Extracted entries
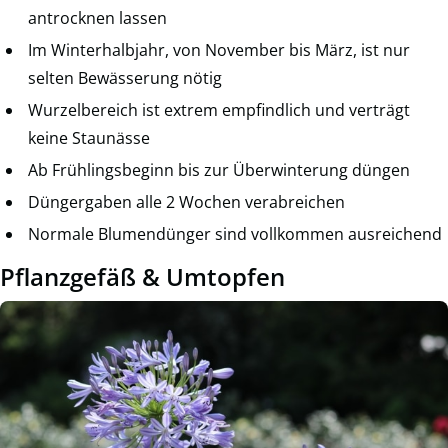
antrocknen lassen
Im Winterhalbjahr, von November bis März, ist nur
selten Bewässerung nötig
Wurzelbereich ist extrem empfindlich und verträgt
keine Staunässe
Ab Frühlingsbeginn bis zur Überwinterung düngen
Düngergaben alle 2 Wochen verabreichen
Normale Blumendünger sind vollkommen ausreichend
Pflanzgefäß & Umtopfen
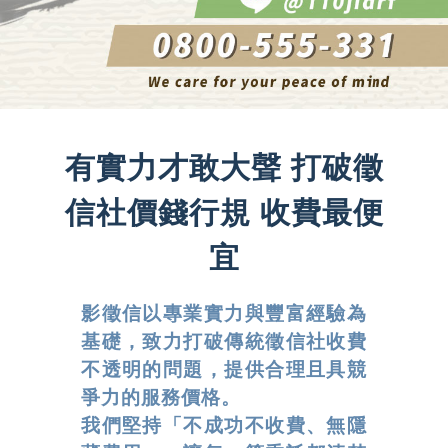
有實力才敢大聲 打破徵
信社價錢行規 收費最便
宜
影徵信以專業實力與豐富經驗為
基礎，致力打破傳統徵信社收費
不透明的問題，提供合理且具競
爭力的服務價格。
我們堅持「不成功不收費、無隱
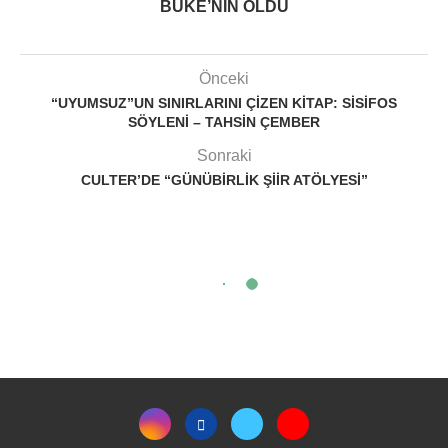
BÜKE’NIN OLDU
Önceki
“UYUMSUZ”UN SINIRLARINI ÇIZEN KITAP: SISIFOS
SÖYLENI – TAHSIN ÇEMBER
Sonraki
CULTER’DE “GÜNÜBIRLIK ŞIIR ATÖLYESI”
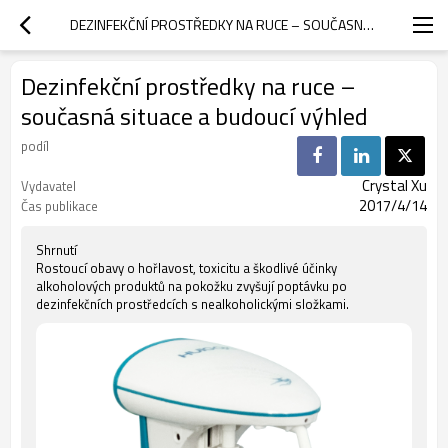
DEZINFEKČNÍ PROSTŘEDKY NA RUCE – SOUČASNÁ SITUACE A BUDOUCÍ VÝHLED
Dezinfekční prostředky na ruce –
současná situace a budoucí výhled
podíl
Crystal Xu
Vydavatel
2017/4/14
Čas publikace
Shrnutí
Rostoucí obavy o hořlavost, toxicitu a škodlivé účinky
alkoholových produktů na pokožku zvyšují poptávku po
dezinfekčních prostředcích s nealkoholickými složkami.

---

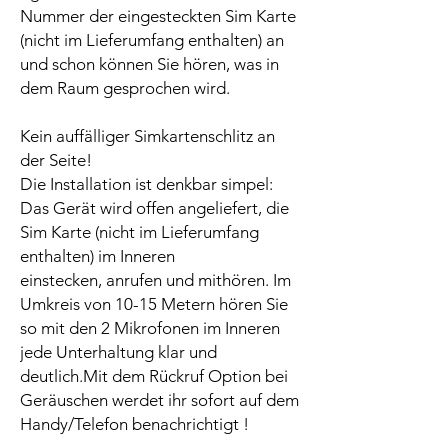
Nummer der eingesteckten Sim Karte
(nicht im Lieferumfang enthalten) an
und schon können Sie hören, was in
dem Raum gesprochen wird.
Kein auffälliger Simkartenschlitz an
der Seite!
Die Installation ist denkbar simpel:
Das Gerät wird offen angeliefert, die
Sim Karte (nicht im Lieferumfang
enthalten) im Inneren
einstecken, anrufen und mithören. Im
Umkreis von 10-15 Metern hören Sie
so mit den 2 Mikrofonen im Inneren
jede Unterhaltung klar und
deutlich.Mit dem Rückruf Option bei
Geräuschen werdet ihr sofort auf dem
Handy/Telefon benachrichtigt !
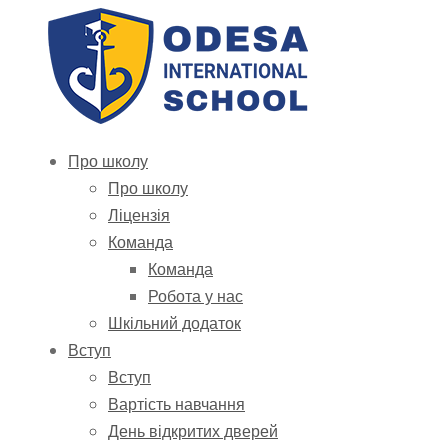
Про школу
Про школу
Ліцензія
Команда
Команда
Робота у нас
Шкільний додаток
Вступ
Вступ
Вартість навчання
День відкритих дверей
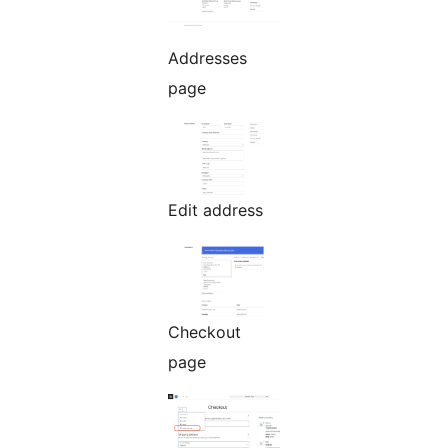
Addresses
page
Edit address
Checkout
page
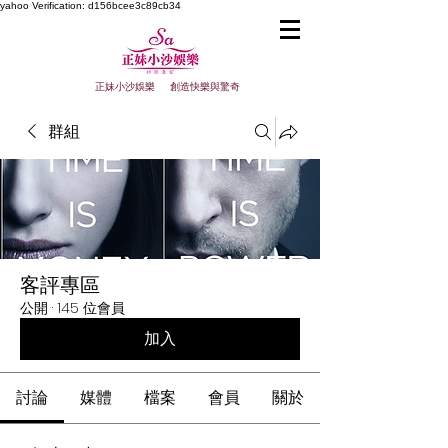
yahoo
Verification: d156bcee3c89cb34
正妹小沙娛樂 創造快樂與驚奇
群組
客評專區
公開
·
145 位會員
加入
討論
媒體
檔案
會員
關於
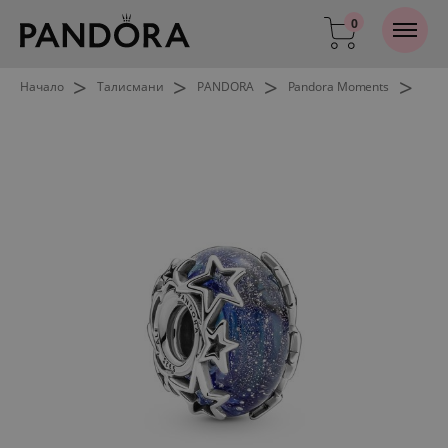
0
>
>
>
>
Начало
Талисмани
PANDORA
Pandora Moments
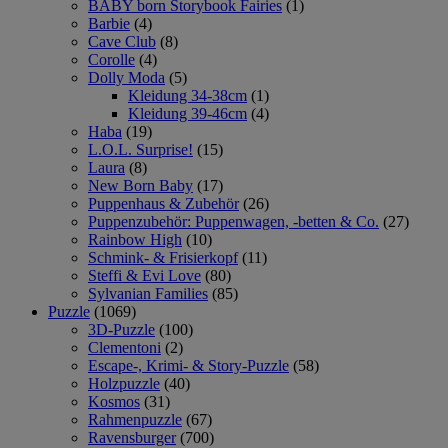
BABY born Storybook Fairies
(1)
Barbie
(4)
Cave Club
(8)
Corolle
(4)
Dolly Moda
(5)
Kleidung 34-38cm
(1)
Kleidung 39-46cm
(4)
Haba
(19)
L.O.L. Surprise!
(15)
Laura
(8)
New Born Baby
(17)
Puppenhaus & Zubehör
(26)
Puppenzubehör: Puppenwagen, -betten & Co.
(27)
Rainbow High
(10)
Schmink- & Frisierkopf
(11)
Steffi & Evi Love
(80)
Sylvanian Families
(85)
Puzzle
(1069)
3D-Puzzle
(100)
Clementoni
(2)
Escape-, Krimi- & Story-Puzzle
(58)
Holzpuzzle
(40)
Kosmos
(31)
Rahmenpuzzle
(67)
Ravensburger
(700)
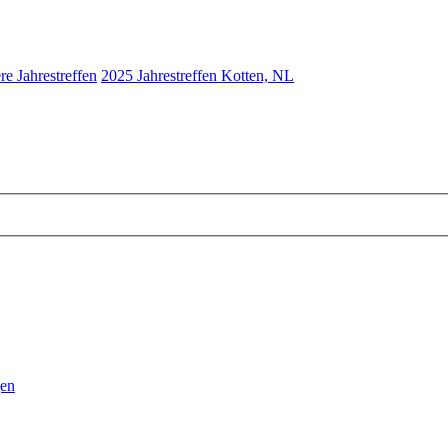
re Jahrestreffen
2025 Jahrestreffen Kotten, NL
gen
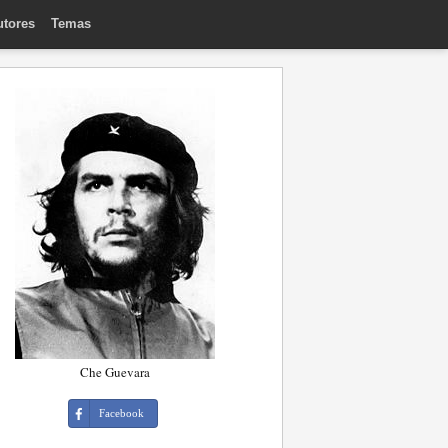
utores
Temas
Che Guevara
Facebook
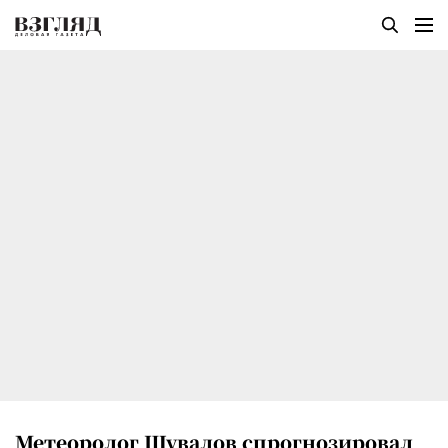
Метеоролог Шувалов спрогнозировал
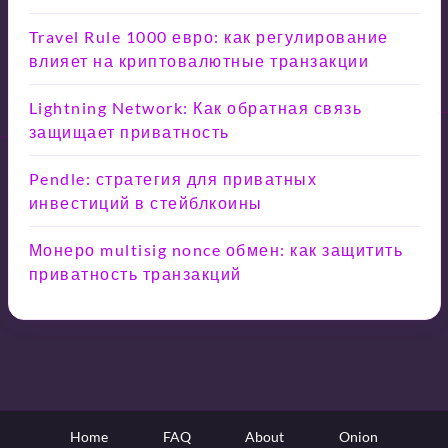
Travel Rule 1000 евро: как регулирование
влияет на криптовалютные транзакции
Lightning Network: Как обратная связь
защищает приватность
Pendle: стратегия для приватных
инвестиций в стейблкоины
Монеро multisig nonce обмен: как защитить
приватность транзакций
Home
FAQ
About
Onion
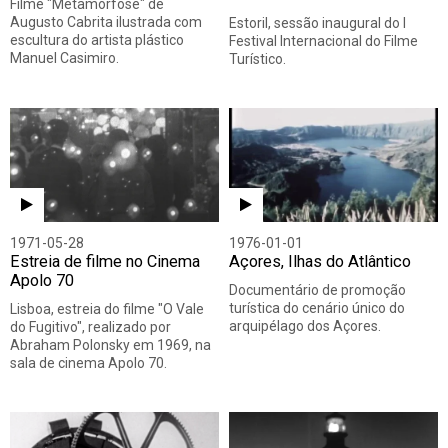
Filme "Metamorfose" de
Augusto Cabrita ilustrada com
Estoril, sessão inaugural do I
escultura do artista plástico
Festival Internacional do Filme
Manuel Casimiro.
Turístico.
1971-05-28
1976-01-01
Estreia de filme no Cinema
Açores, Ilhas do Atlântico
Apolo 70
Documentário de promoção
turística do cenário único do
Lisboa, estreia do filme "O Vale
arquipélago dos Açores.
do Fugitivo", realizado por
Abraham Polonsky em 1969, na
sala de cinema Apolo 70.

Exercise goal
Go through the material above and output exactly the lines from the one containing "arquipélago dos Açores." through the one containing "sala de cinema Apolo 70.".

Reply to the exercise
arquipélago dos Açores.
do Fugitivo", realizado por
Abraham Polonsky em 1969, na
sala de cinema Apolo 70.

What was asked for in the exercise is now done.